== WORK INSTRUCTION ==
Write all of the entries out again exactly, but not the images.

== DATA SUPPLIED ==
----

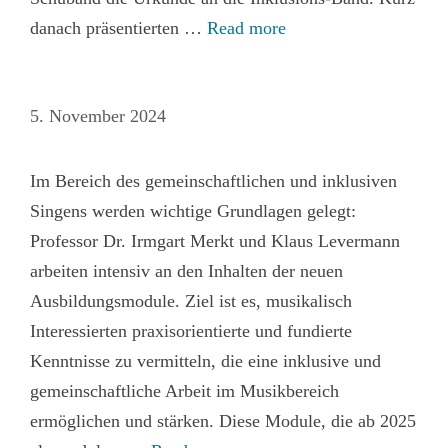
danach präsentierten …
Read more
5. November 2024
Im Bereich des gemeinschaftlichen und inklusiven
Singens werden wichtige Grundlagen gelegt:
Professor Dr. Irmgart Merkt und Klaus Levermann
arbeiten intensiv an den Inhalten der neuen
Ausbildungsmodule. Ziel ist es, musikalisch
Interessierten praxisorientierte und fundierte
Kenntnisse zu vermitteln, die eine inklusive und
gemeinschaftliche Arbeit im Musikbereich
ermöglichen und stärken. Diese Module, die ab 2025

----

== PROBLEM SOLUTION ==
danach präsentierten …
Read more
5. November 2024
Im Bereich des gemeinschaftlichen und inklusiven
Singens werden wichtige Grundlagen gelegt:
Professor Dr. Irmgart Merkt und Klaus Levermann
arbeiten intensiv an den Inhalten der neuen
Ausbildungsmodule. Ziel ist es, musikalisch
Interessierten praxisorientierte und fundierte
Kenntnisse zu vermitteln, die eine inklusive und
gemeinschaftliche Arbeit im Musikbereich
ermöglichen und stärken. Diese Module, die ab 2025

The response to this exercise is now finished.